Operations and Production Systems
Operations management is alluded to as the arranging, execution, control, and process
enhancements in which organizations give to consumers. The focus of operations management is
to prove an effective technique to finishing operational processes. The operations manager is in
charge of decision-making concerns and customer satisfaction. To satisfy consumer demands,
the operations manager considers and provides answers for vital, strategic, and operational
decisions (Mentzer, Myers, & Stank, 2007).
Global business environments have put tremendous demands on making structures
respond rapidly to changing consumer demands (Chan, Swarnkar, & Tiwari, 2007). This has
created system frameworks that include the need for different decision-making entities to
enhance global execution through interaction. Organizations use multi-agent frameworks (MAS)
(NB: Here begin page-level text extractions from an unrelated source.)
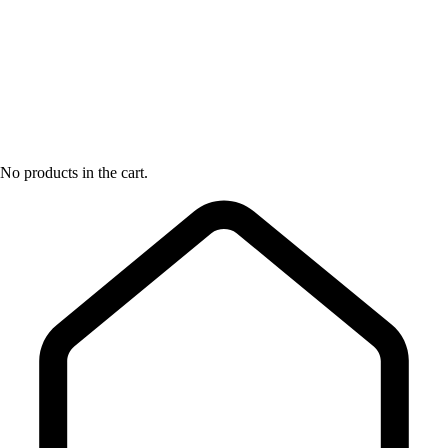
No products in the cart.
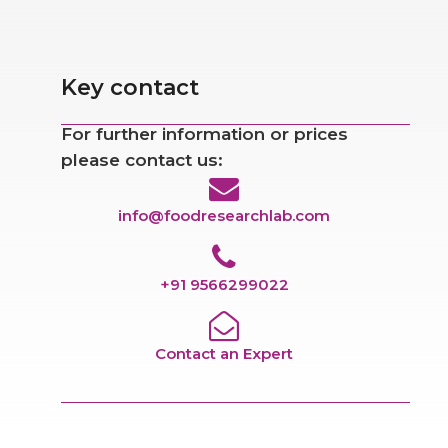
Key contact
For further information or prices
please contact us:
info@foodresearchlab.com
+91 9566299022
Contact an Expert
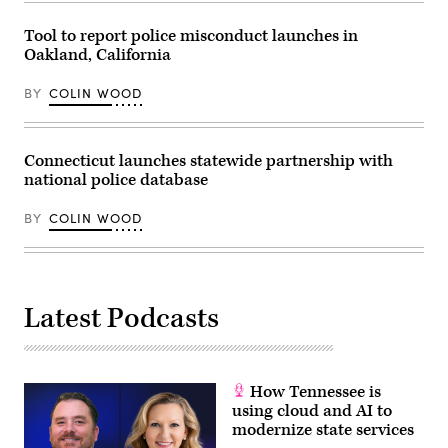
Tool to report police misconduct launches in
Oakland, California
BY
COLIN WOOD
Connecticut launches statewide partnership with
national police database
BY
COLIN WOOD
Latest Podcasts
How Tennessee is
using cloud and AI to
modernize state services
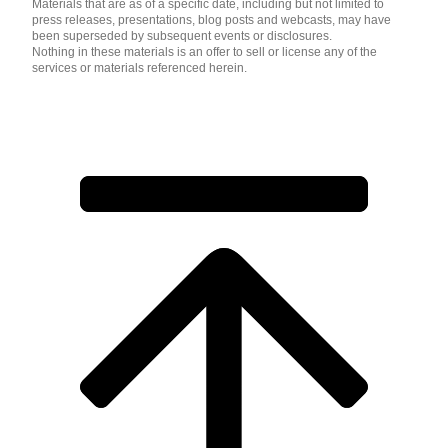
Materials that are as of a specific date, including but not limited to
press releases, presentations, blog posts and webcasts, may have
been superseded by subsequent events or disclosures.
Nothing in these materials is an offer to sell or license any of the
services or materials referenced herein.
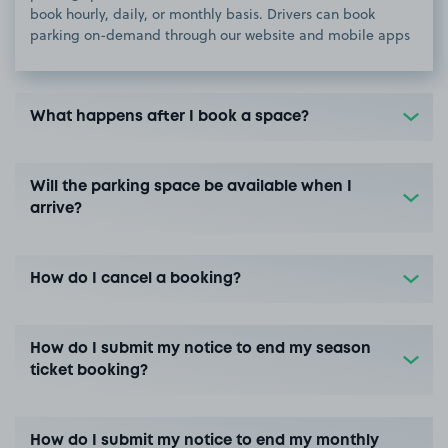
book hourly, daily, or monthly basis. Drivers can book
parking on-demand through our website and mobile apps
What happens after I book a space?
Will the parking space be available when I
arrive?
How do I cancel a booking?
How do I submit my notice to end my season
ticket booking?
How do I submit my notice to end my monthly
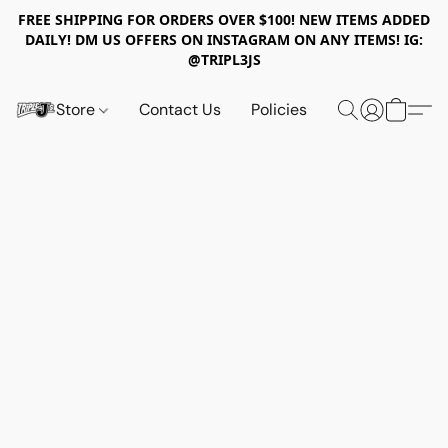
FREE SHIPPING FOR ORDERS OVER $100! NEW ITEMS ADDED
DAILY! DM US OFFERS ON INSTAGRAM ON ANY ITEMS! IG:
@TRIPL3JS
Store
Contact Us
Policies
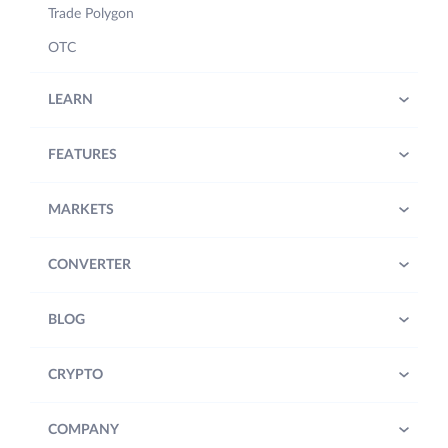
Trade Polygon
OTC
LEARN
FEATURES
MARKETS
CONVERTER
BLOG
CRYPTO
COMPANY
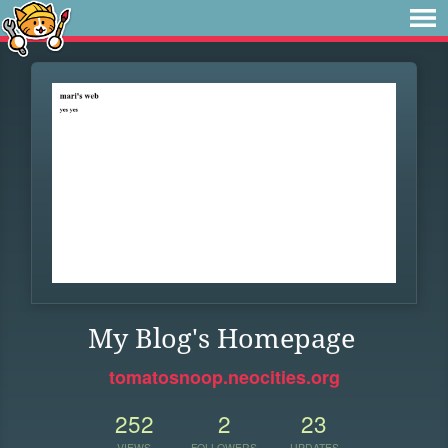
My Blog's Homepage
tomatosnoop.neocities.org
252
2
23
VIEWS
FOLLOWERS
UPDATES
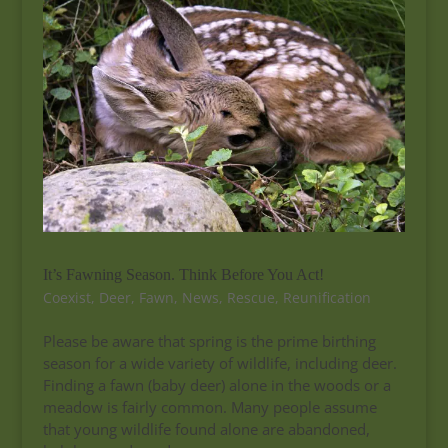
It’s Fawning Season. Think Before You Act!
Coexist
,
Deer
,
Fawn
,
News
,
Rescue
,
Reunification
Please be aware that spring is the prime birthing
season for a wide variety of wildlife, including deer.
Finding a fawn (baby deer) alone in the woods or a
meadow is fairly common. Many people assume
that young wildlife found alone are abandoned,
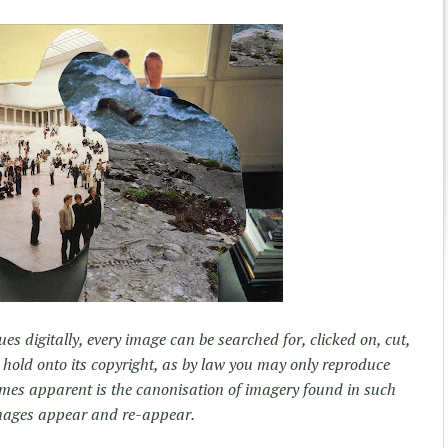
es digitally, every image can be searched for, clicked on, cut,
 hold onto its copyright, as by law you may only reproduce
mes apparent is the canonisation of imagery found in such
mages appear and re-appear.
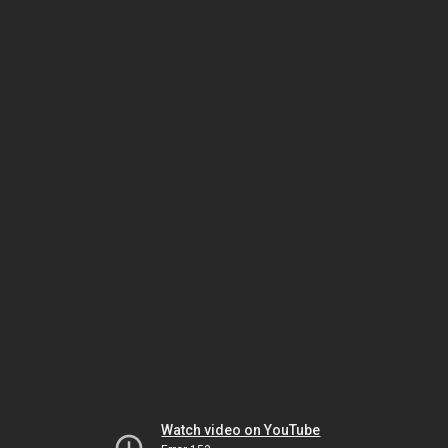
Watch video on YouTube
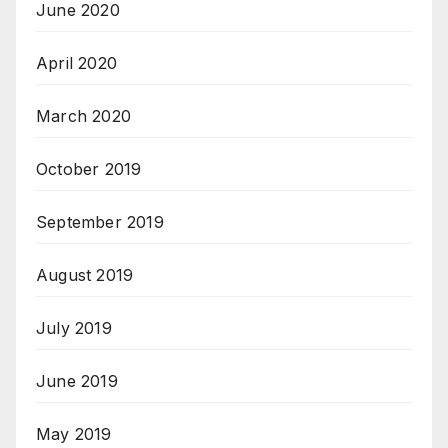
June 2020
April 2020
March 2020
October 2019
September 2019
August 2019
July 2019
June 2019
May 2019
to help with making strategic plans and assisting with operations. In addition, the framework is
used as a piece of industrialized circumstances and in framework based systems (Caridi &
Cavalieri, 2004).
With the pressures of competition, and to remain competitive, organizations have
balanced their emphasis on creating shared systems that benefit both producers and suppliers.
MAS models give decision-making entities access in the assembling system. The decision-
making components produce advantages for organizations by being more composed, canny, and
versatile. MAS scientific categorization fuses five characterizations of order, which include the
application area, operators, control, organizations, and correspondence (Caridi & Cavalieri,
2004). Global supply chain processes allow for cost reduction and gives BJ's gas the ability to
evaluate the petroleum volumes compared to the projections. The process examines the data flow
from production, to transportation, to refineries, and then to the consumer.
The company's sales and growth revenue are dependent on the company's ability to open
new club locations and gasoline stations in existing and new markets (BJ’s Wholesale Club,
2015). The company has no guarantee that it will be able to achieve its forecasted profits and its
expansion is dependent upon the company finding suitable locations, which could be affected by
local regulations, construction, and competition.
Conclusion
The macro-processes of BJ's were examined and provided details into the global brands
gasoline entity. The results showed that the company is within a competitive industry but offers
its product at a uniquely lower value than its competition. The company utilizes forecasting on a
local level and can benefit by expanding its focus to global markets. Opportunities exist for BJ's
gas to use technology for forecasting software systems. Implementing new technology into its
organization to help with processes, gives the company flexibility to react to consumer demands
and supply requirements, which should increase profitability. The structure of BJ's gasoline is
asset-based in regards to local responsibilities. The company can benefit by focusing on core
activities, which include increasing the volume of new memberships. Effective communication
should help the process flow and improve product delivery to consumers.